CHAPTER 50 - Jurang Kebencian

1.8K 104 14
                                    

Ketika kamu berusaha membenci seseorang, tanpa sadar kamu sudah mendorong hatimu sendiri untuk tenggelam bersama jurang kegelapan. Karena sesungguhnya kebencian hanya akan membuat jiwamu terpuruk, gelap penuh kubangan penderitaan.




Airell menatap pias ke arah Alice. Mengapa takdir selalu tahu mana yang paling bisa membuat dirinya mengalami kesialan? Terjebak bersama gadis itu adalah hal terakhir yang Airell inginkan di dunia ini.

"Jangan ikuti gue. Mending lo cari jalan lain."

Di saat Airell hendak melangkah, Alice menahan pergelangan tangannya. "Kak, jangan tinggalin aku. Aku takut di sini sendiri, tolong kak," pinta Alice seraya memohon.

Bisakah gadis ini menyingkir dari hadapannya sekarang juga? Astaga, kenapa semua rencananya jadi begini?

Airell menepis tangan Alice darinya. "Terserah. Yang penting jangan jalan di sebelah gue. Lo tau kan, gue benci sama lo."

Setelah itu Airell tidak mempedulikan Alice lagi dengan memilih melanjutkan perjalanannya seperti semula. Beberapa menit setelahnya ia baru mendengar suara langkah kaki Alice di belakang, gadis itu mengikutinya.

Airell tetap berjalan ke depan, berusaha melewati jalanan gelap di sisa tenaga yang ia miliki. Menghalau rasa sesak di dadanya, dia tidak berhenti melangkah. Airell hanya tidak mau jika dirinya memutuskan untuk istirahat, waktu tidak akan berbaik hati memberinya jalan keluar. Bukankah manusia dipaksa agar selalu berusaha apapun kondisinya?

"Kak," panggil Alice dari belakang.

Airell hanya berdeham tanpa menoleh ke belakang saat memberikan jawaban.

"K-kakak cape?"

"Engga," balasnya datar.

Alice kembali bertanya. "Mau istirahat dulu, nggak? Biar Kakak ngga cape."

"Berisik banget, sih. Gue lagi fokus jalan ini." Gerutuan Airell sedikit bisa membuat Alice diam. Ya, itu lebih baik.
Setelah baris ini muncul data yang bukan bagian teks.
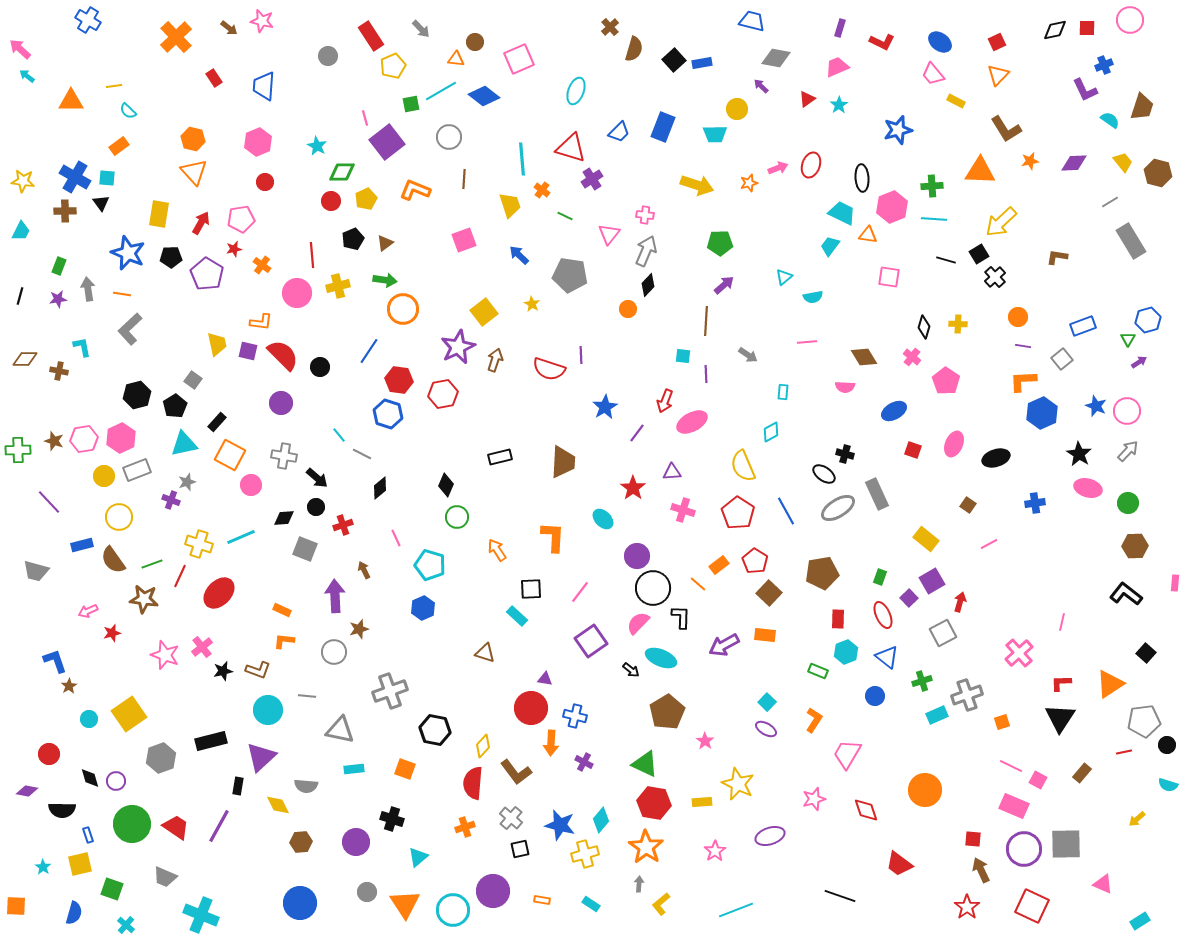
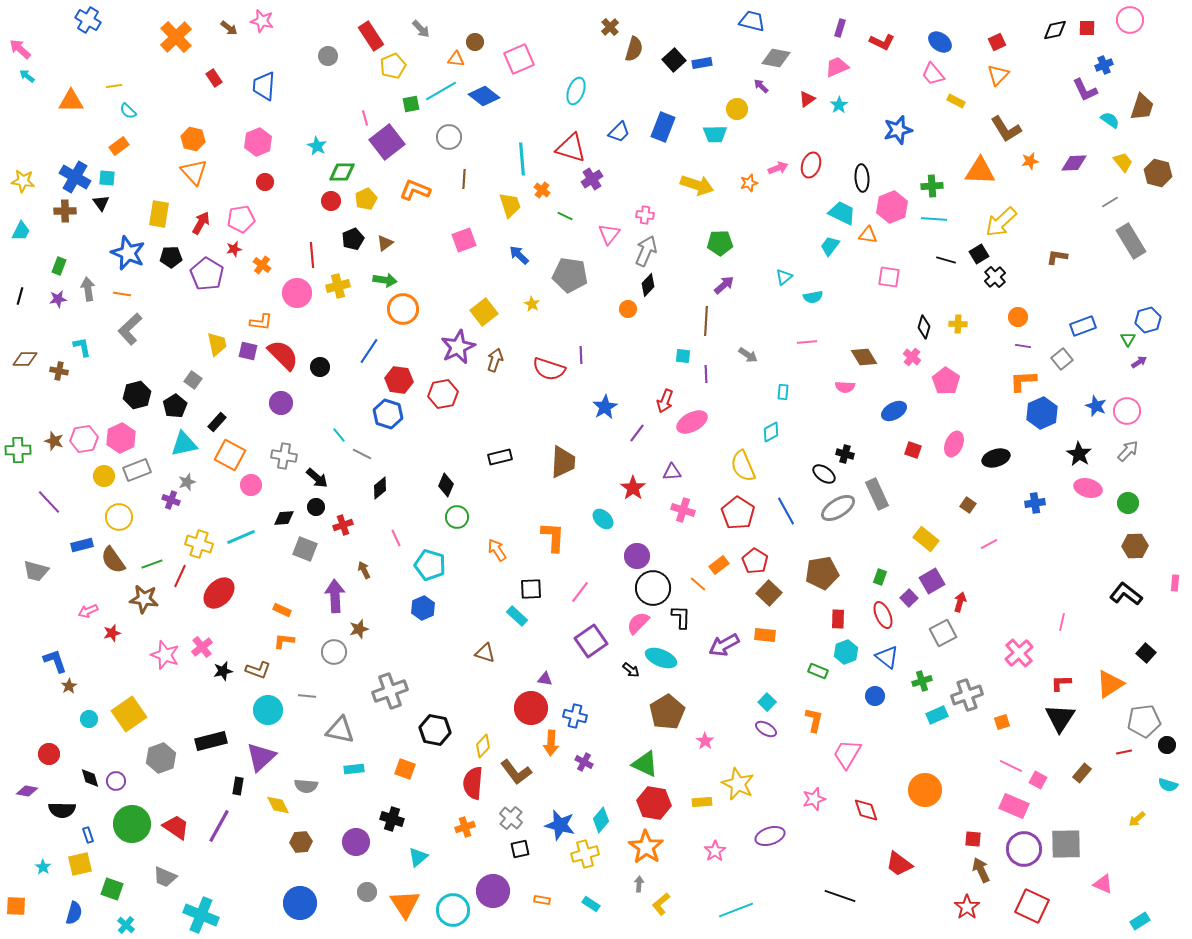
orange L-shape at (814, 720): rotated 20 degrees counterclockwise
Hening. Tidak ada suara selain bunyi angin yang bertiup kencang di sekitar hutan. Airell tidak tahu dimana dia sekarang, karena sejak tadi kakinya berjalan tanpa tahu arah. Kini dia cuma berharap jika dia tidak salah jalan dan membuatnya semakin tersesat.
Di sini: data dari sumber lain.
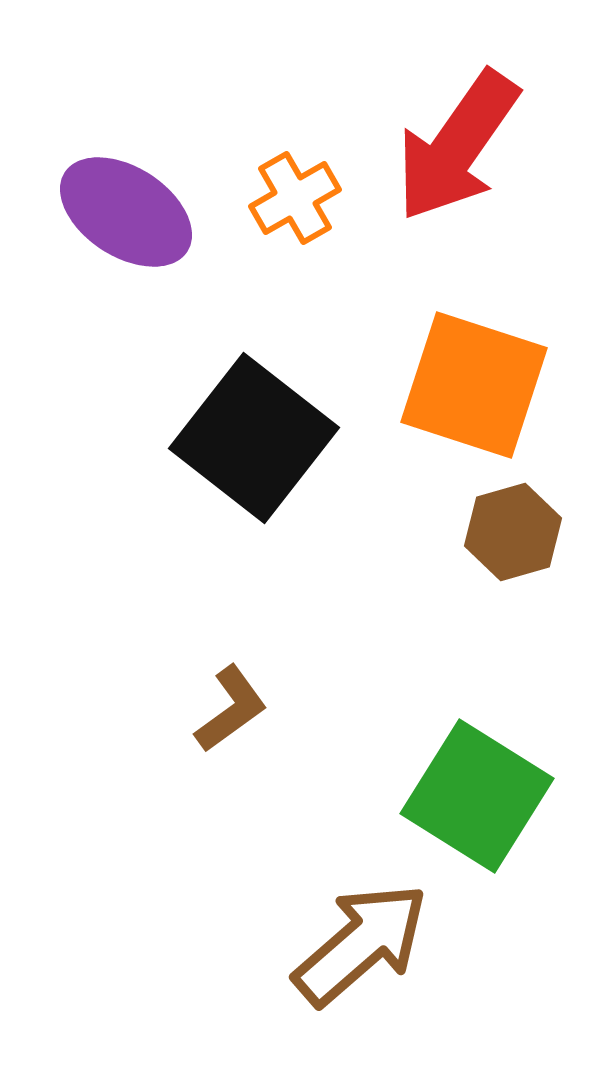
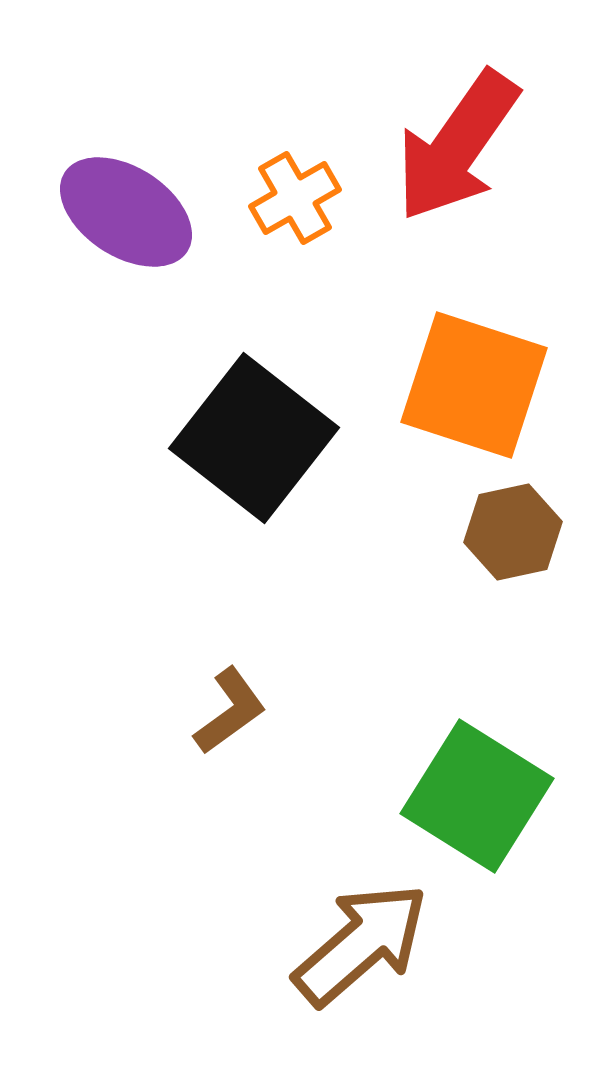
brown hexagon: rotated 4 degrees clockwise
brown L-shape: moved 1 px left, 2 px down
"Heh, lo punya senter?" Airell terpaksa menoleh ke belakang saat bertanya pada Alice.

Jalanan di depannya sangat gelap. Dia tidak bisa terus mengandalkan api dari kayu yang ia nyalakan di tengah jalan. Sebentar lagi api itu mati, angin juga terus berhembus kencang, tak menutup kemungkinan apinya bisa mati kapan saja.

Alice merogoh saku jaket, mencari ponselnya. "Ini, aku cuma punya lima belas persen aja. Makanya daritadi nggak aku pake." Alice menyerahkan ponsel tersebut ke Airell.

Airell mengambil ponsel Alice lalu menyalakan tombol senter di layar.

"Batre HP lo awet kan?" tanya Airell saat mendapati dua jalan di persimpangan yang kini tersaji di depannya setelah cahaya senter dari ponsel Alice menyala.

"Lumayan, Kak."

Usai menimbang-nimbang cukup lama mengenai jalan mana yang ia pilih untuk dilalui, akhirnya Airell memutuskan mengambil jalan kiri. Sayangnya gadis itu tidak tahu, karena di depan sana, ada jurang curam yang sedang menanti.